### Your task
When you come to a picture, pass over it, and set down the entries below exactly.

### Source material
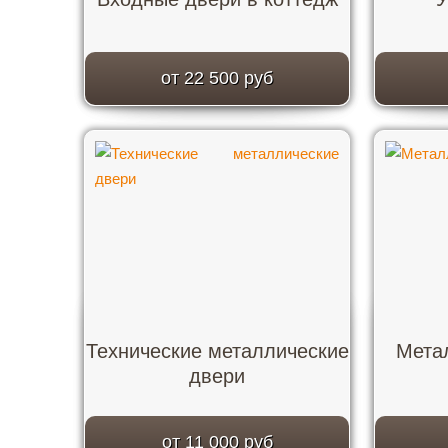
от 22 500 руб
Технические металлические
Мета
двери
от 11 000 руб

### Solution to the problem
от 22 500 руб
Технические металлические
Мета
двери
от 11 000 руб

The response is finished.